Bella started clapping excitingly, "Ooh, this has always been my favorite part!" She turned to me with a cheerful grin, "This was practically the reason why I started working part-time as a bartender back in my college years, you know? I always wanted to learn how to do some of these tricks myself!"
Pierre leaned in towards me and held a hand up to cover his mouth, only to whisper loudly enough that even Bella and Stacy could hear, "Between you and me, she sadly never learned how to properly balance even a glass in her hand, much less juggle!"
"Oh shut up, you!" Bella laughed heartedly.
Pierre stood back and straighten himself up, asking us, "What would you like to drink, Monsieur and Mademoiselles?"
Stacy tapped her finger twice on the counter, already prepared to order, "Pousse-Café, please. Nuclear Rainbow style."
"A colorful selection as always, Docteure. Quite literally, I might add." Pierre remarked with a bow, before turning to Bella.
Bella happily tapped her fingers twice as well, before ordering, "The Kir Impérial, if you would."
"Strawberry or raspberry?" Pierre asked.
"Strawberry."
"Ah yes, we must tame that infamous sweet-tooth of yours, Débutante!" Pierre chuckled, before finally turning to face me in the middle. "And what have you decided, my friend?"
...
Uh...
Okay then, kind of being put on the spot here. I thought they were gonna order something generic, like... beer or wine, or something. Figures that these two would know the names of the more fancier drinks. Then here I am, some suburban Florida bumpkin who probably couldn't even tell the difference between bourbon and whiskey.
Ah well, it wasn't like I was planning to drink **** when we got here.
Following similar etiquette from the other two, I tapped the counter twice before ordering, "Orange juice without pulp, please."

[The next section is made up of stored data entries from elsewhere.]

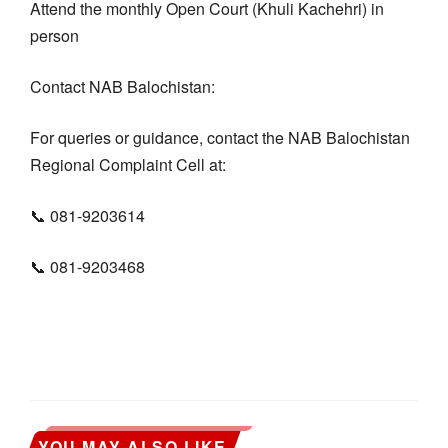
Attend the monthly Open Court (Khuli Kachehri) in
person
Contact NAB Balochistan:
For queries or guidance, contact the NAB Balochistan
Regional Complaint Cell at:
📞 081-9203614
📞 081-9203468
YOU MAY ALSO LIKE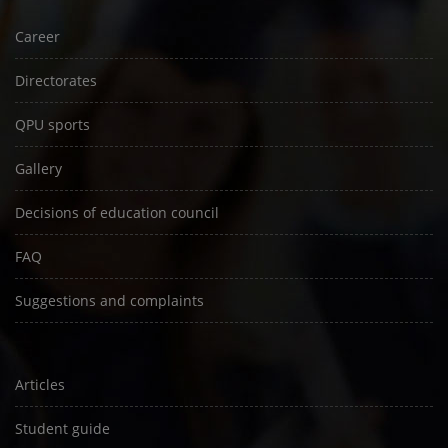
Career
Directorates
QPU sports
Gallery
Decisions of education council
FAQ
Suggestions and complaints
Articles
Student guide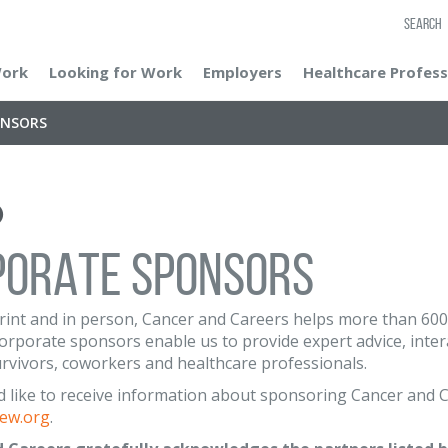
SEARCH
Work
Looking for Work
Employers
Healthcare Profess
ONSORS
PORATE SPONSORS
print and in person, Cancer and Careers helps more than 600,0
rporate sponsors enable us to provide expert advice, intera
urvivors, coworkers and healthcare professionals.
d like to receive information about sponsoring Cancer and C
ew.org
.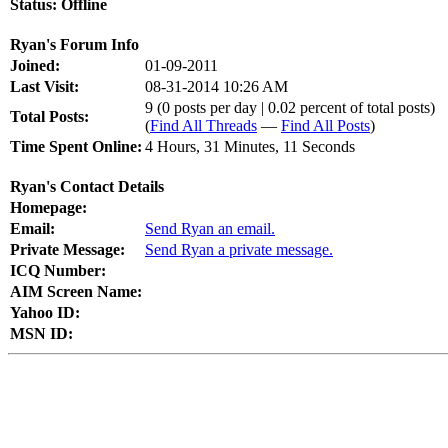
Status:
Offline
Ryan's Forum Info
Joined:
01-09-2011
Last Visit:
08-31-2014 10:26 AM
9 (0 posts per day | 0.02 percent of total posts)
Total Posts:
(
Find All Threads
—
Find All Posts
)
Time Spent Online:
4 Hours, 31 Minutes, 11 Seconds
Ryan's Contact Details
Homepage:
Email:
Send Ryan an email.
Private Message:
Send Ryan a private message.
ICQ Number:
AIM Screen Name:
Yahoo ID:
MSN ID: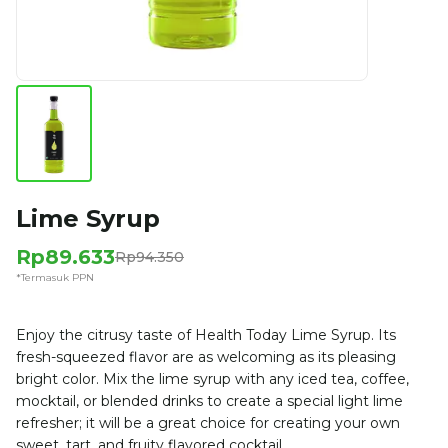
Lime Syrup
Rp89.633
Rp94.350
*Termasuk PPN
Enjoy the citrusy taste of Health Today Lime Syrup. Its
fresh-squeezed flavor are as welcoming as its pleasing
bright color. Mix the lime syrup with any iced tea, coffee,
mocktail, or blended drinks to create a special light lime
refresher; it will be a great choice for creating your own
sweet, tart, and fruity flavored cocktail.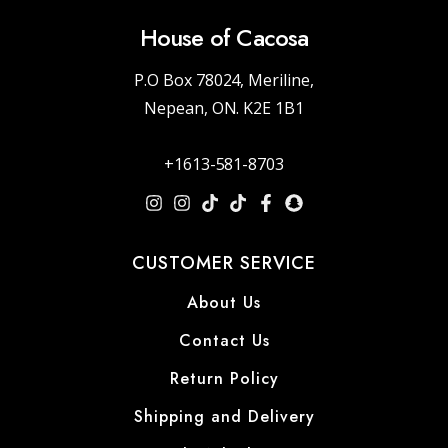
House of Cacosa
P.O Box 78024, Meriline,
Nepean, ON. K2E 1B1
+1613-581-8703
CUSTOMER SERVICE
About Us
Contact Us
Return Policy
Shipping and Delivery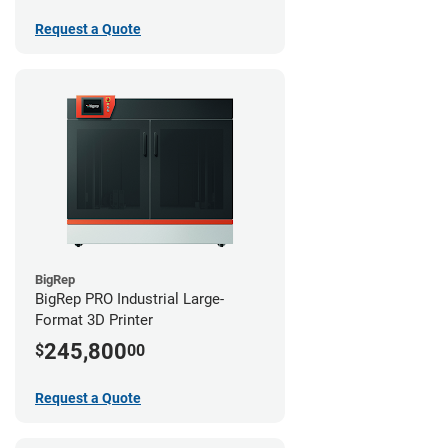
Request a Quote
BigRep
BigRep PRO Industrial Large-
Format 3D Printer
245,800
$
00
Request a Quote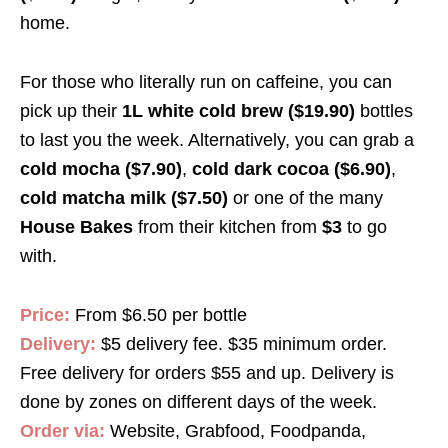
home.
For those who literally run on caffeine, you can
pick up their
1L white cold brew ($19.90)
bottles
to last you the week. Alternatively, you can grab a
cold mocha ($7.90)
,
cold dark cocoa ($6.90)
,
cold matcha milk ($7.50)
or one of the many
House Bakes
from their kitchen from
$3
to go
with
.
Price:
From $6.50 per bottle
Delivery:
$5 delivery fee. $35 minimum order.
Free delivery for orders $55 and up. Delivery is
done by zones on different days of the week.
Order via:
Website, Grabfood, Foodpanda,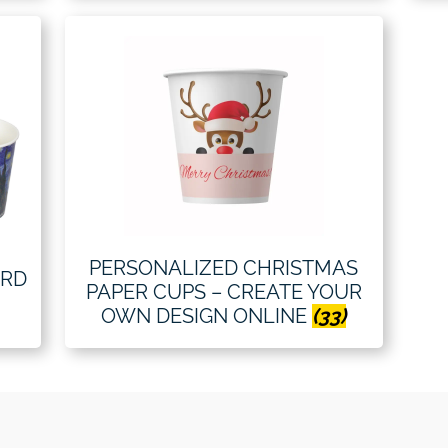
PERSONALIZED CHRISTMAS
ARD
PAPER CUPS – CREATE YOUR
OWN DESIGN ONLINE
(33)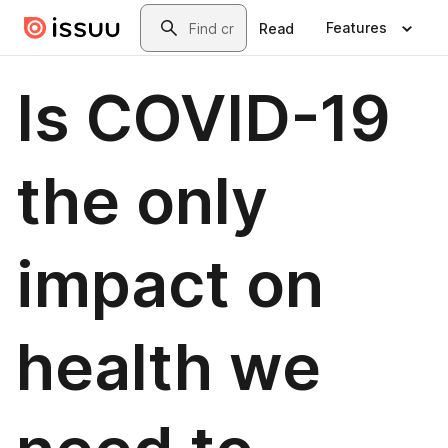
Skip to main content
Search
Features
Read
Is COVID-19
the only
impact on
health we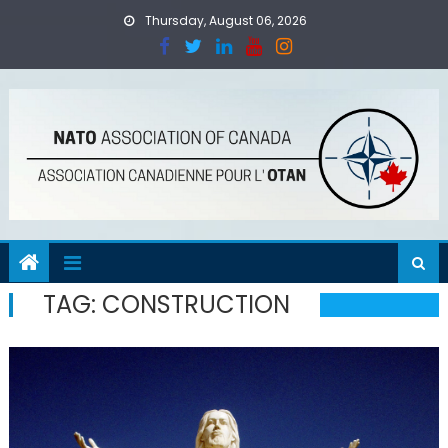
Skip
Thursday, August 06, 2026
to
content
TAG:
CONSTRUCTION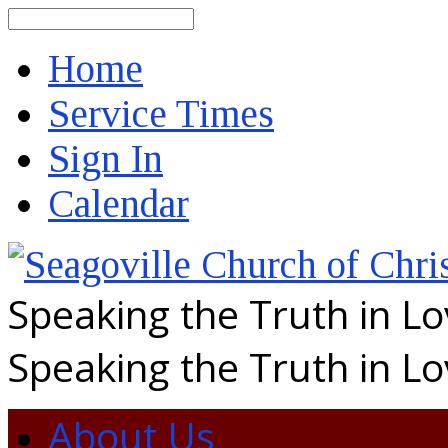
Search
Home
Service Times
Sign In
Calendar
Speaking the Truth in L
Speaking the Truth in L
About Us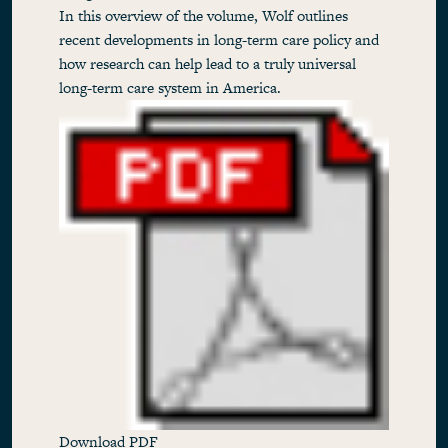
In this overview of the volume, Wolf outlines
recent developments in long-term care policy and
how research can help lead to a truly universal
long-term care system in America.
Download PDF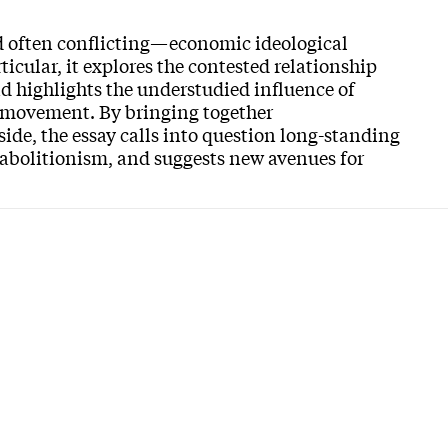
d often conflicting—economic ideological
ticular, it explores the contested relationship
d highlights the understudied influence of
t movement. By bringing together
ide, the essay calls into question long-standing
 abolitionism, and suggests new avenues for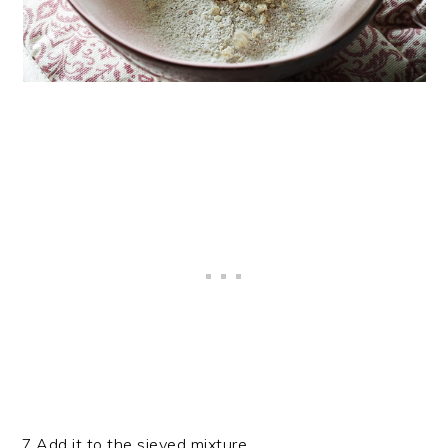
7.Add it to the sieved mixture.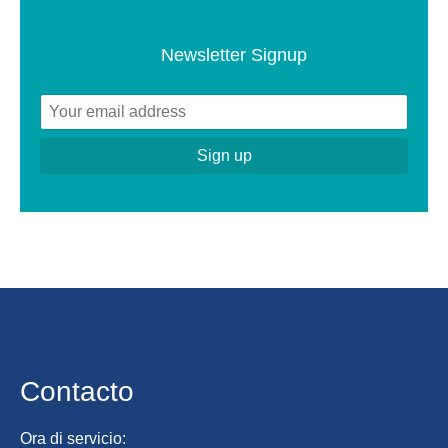
Newsletter Signup
Contacto
Ora di servicio: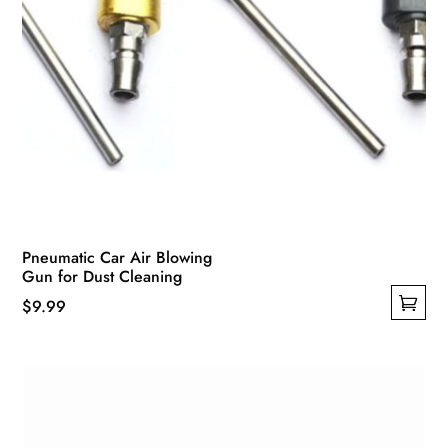
Pneumatic Car Air Blowing
Gun for Dust Cleaning
$
9.99
This
product
has
multiple
variants.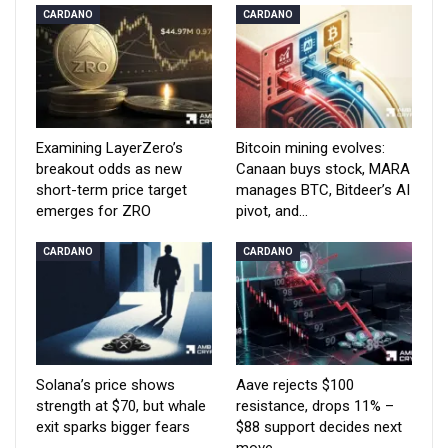
CARDANO
CARDANO
Examining LayerZero’s
Bitcoin mining evolves:
breakout odds as new
Canaan buys stock, MARA
short-term price target
manages BTC, Bitdeer’s AI
emerges for ZRO
pivot, and…
CARDANO
CARDANO
Solana’s price shows
Aave rejects $100
strength at $70, but whale
resistance, drops 11% –
exit sparks bigger fears
$88 support decides next
move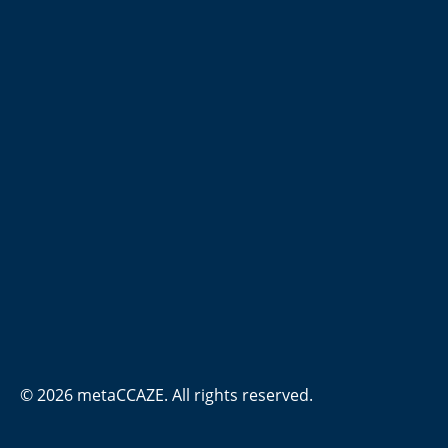
© 2026 metaCCAZE. All rights reserved.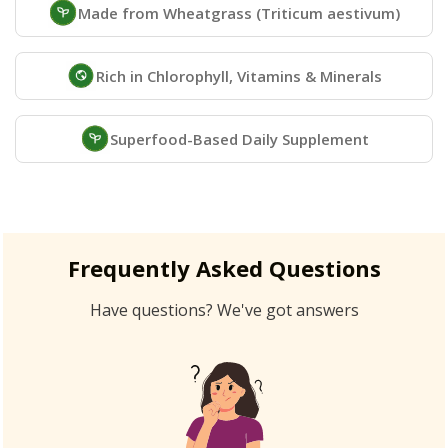
Made from Wheatgrass (Triticum aestivum)
Rich in Chlorophyll, Vitamins & Minerals
Superfood-Based Daily Supplement
Frequently Asked Questions
Have questions? We've got answers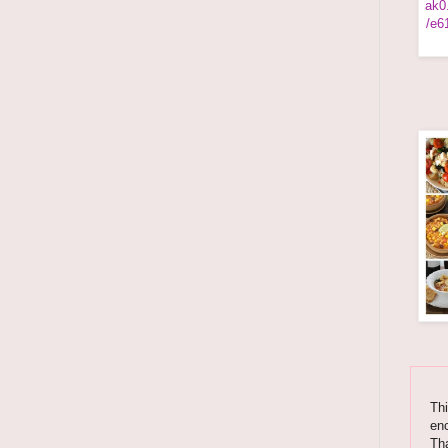
Thi
enc
Tha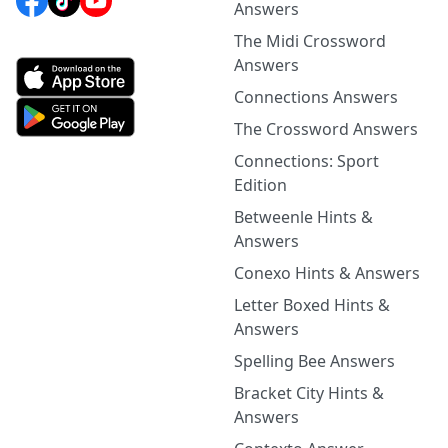
Answers
The Midi Crossword
Answers
Connections Answers
The Crossword Answers
Connections: Sport
Edition
Betweenle Hints &
Answers
Conexo Hints & Answers
Letter Boxed Hints &
Answers
Spelling Bee Answers
Bracket City Hints &
Answers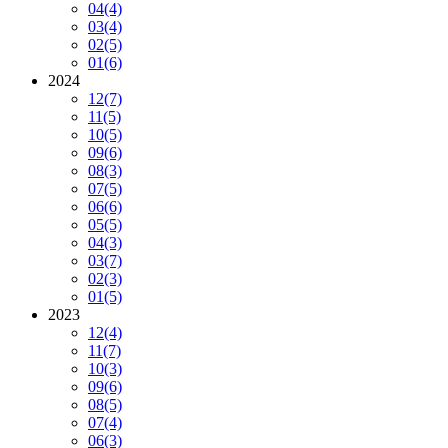
04
(4)
03
(4)
02
(5)
01
(6)
2024
12
(7)
11
(5)
10
(5)
09
(6)
08
(3)
07
(5)
06
(6)
05
(5)
04
(3)
03
(7)
02
(3)
01
(5)
2023
12
(4)
11
(7)
10
(3)
09
(6)
08
(5)
07
(4)
06
(3)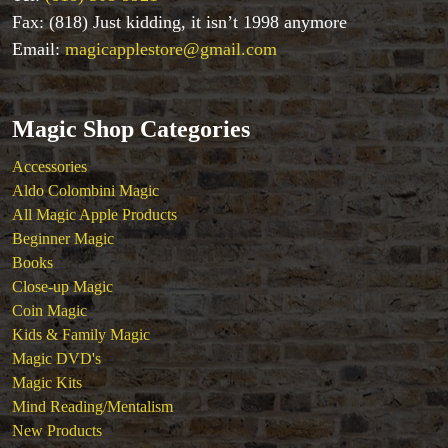
Fax: (818) Just kidding, it isn’t 1998 anymore
Magic Kits
Mind Reading/Mentalism
Email:
magicapplestore@gmail.com
New Products
Playing Cards
Stage & Parlour Magic
Magic Shop Categories
Tenyo
Accessories
Theory 11 Magic
Aldo Colombini Magic
Tickets
All Magic Apple Products
Beginner Magic
Books
Close-up Magic
Coin Magic
Kids & Family Magic
Magic DVD's
Magic Kits
Mind Reading/Mentalism
New Products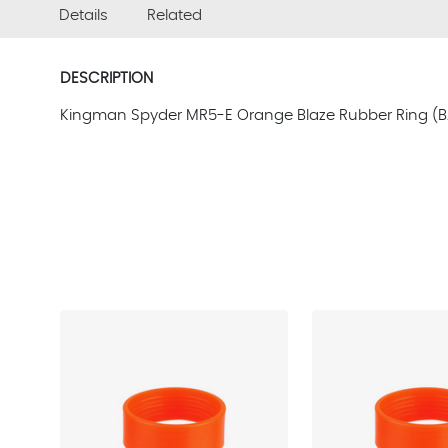
Details
Related
DESCRIPTION
Kingman Spyder MR5-E Orange Blaze Rubber Ring (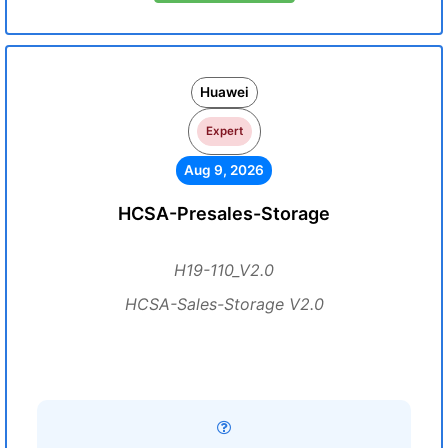
Huawei
Expert
Aug 9, 2026
HCSA-Presales-Storage
H19-110_V2.0
HCSA-Sales-Storage V2.0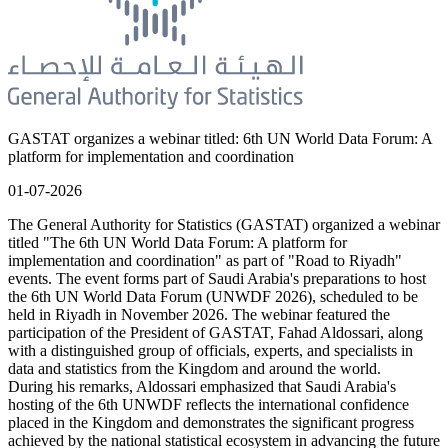
GASTAT organizes a webinar titled: 6th UN World Data Forum: A
platform for implementation and coordination
01-07-2026
The General Authority for Statistics (GASTAT) organized a webinar
titled "The 6th UN World Data Forum: A platform for
implementation and coordination" as part of "Road to Riyadh"
events. The event forms part of Saudi Arabia's preparations to host
the 6th UN World Data Forum (UNWDF 2026), scheduled to be
held in Riyadh in November 2026. The webinar featured the
participation of the President of GASTAT, Fahad Aldossari, along
with a distinguished group of officials, experts, and specialists in
data and statistics from the Kingdom and around the world.
During his remarks, Aldossari emphasized that Saudi Arabia's
hosting of the 6th UNWDF reflects the international confidence
placed in the Kingdom and demonstrates the significant progress
achieved by the national statistical ecosystem in advancing the future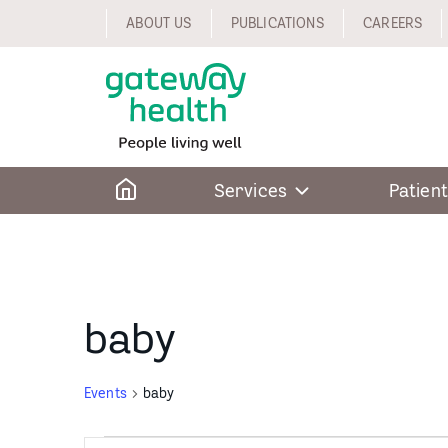
Skip
ABOUT US
PUBLICATIONS
CAREERS
to
content
Home
Services
Patient
baby
Events
baby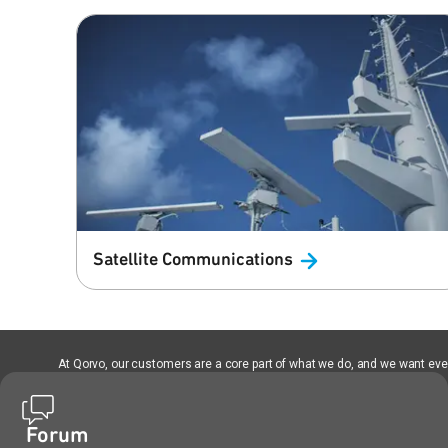
Satellite
Communications
At Qorvo, our customers are a core part of what we do, and we want every
Forum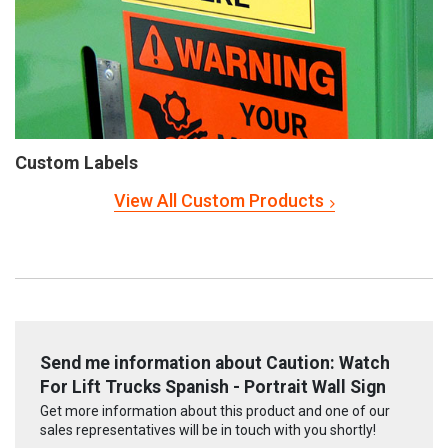
Custom Labels
View All Custom Products
Send me information about Caution: Watch
For Lift Trucks Spanish - Portrait Wall Sign
Get more information about this product and one of our
sales representatives will be in touch with you shortly!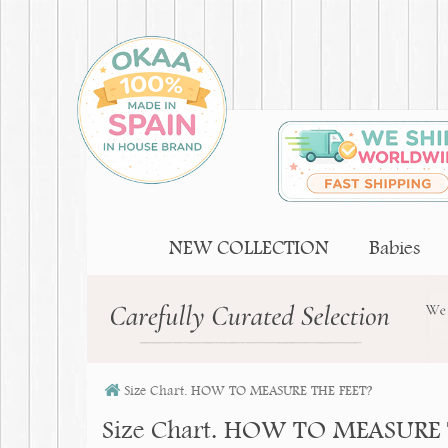
NEW COLLECTION
Babies
Size Chart. HOW TO MEASURE THE FEET?
Size Chart. HOW TO MEASURE 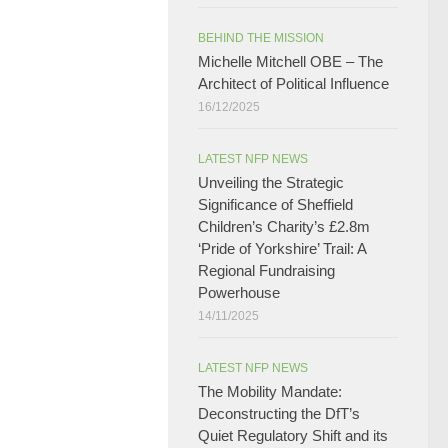
BEHIND THE MISSION
Michelle Mitchell OBE – The
Architect of Political Influence
16/12/2025
LATEST NFP NEWS
Unveiling the Strategic
Significance of Sheffield
Children’s Charity’s £2.8m
‘Pride of Yorkshire’ Trail: A
Regional Fundraising
Powerhouse
14/11/2025
LATEST NFP NEWS
The Mobility Mandate:
Deconstructing the DfT’s
Quiet Regulatory Shift and its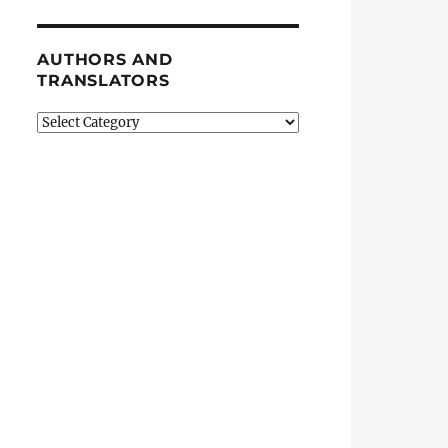
AUTHORS AND
TRANSLATORS
Authors
and
Translators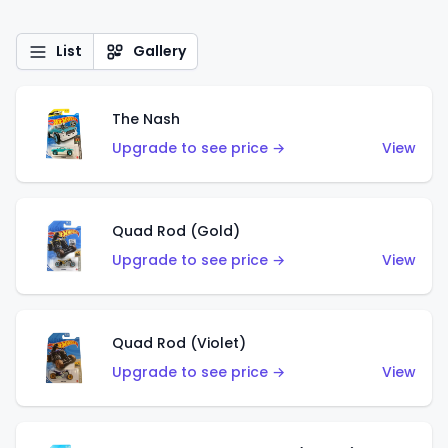
List
Gallery
The Nash
Upgrade to see price →
View
Quad Rod (Gold)
Upgrade to see price →
View
Quad Rod (Violet)
Upgrade to see price →
View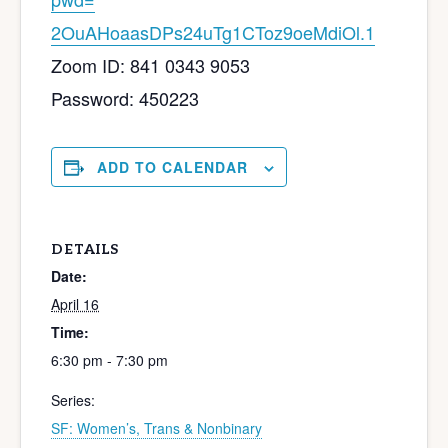
2OuAHoaasDPs24uTg1CToz9oeMdiOl
.1
Zoom ID: 841 0343 9053
Password: 450223
ADD TO CALENDAR
DETAILS
Date:
April 16
Time:
6:30 pm - 7:30 pm
Series:
SF: Women’s, Trans & Nonbinary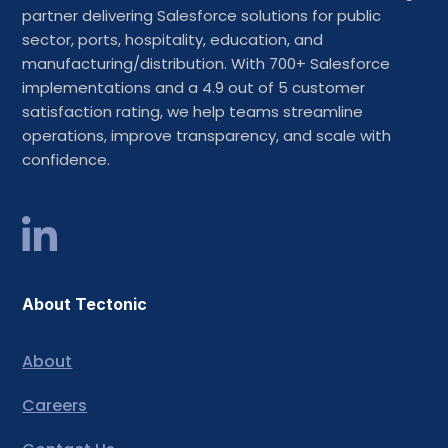
partner delivering Salesforce solutions for public
sector, ports, hospitality, education, and
manufacturing/distribution. With 700+ Salesforce
implementations and a 4.9 out of 5 customer
satisfaction rating, we help teams streamline
operations, improve transparency, and scale with
confidence.
About Tectonic
About
Careers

There was a brief moment of silence in the air as everyone turned to stare at me.
...
Much to my confusion, Pierre suddenly keeled over and started clapping his knees as he laughed like a madman, almost as if I just told him the funniest joke in history. Bella also seemed to find it funny as she covered her mouth giggling, whatever 'it' was. Stacy was the only one that didn't laugh, furrowing her eyebrows in confoundment as she looked over at me with concern.
I looked between the three of them, wondering if I said something wrong. Was I suppose to say orange juice in French, maybe? Like Je voudrais acheter du jus d'orange or something?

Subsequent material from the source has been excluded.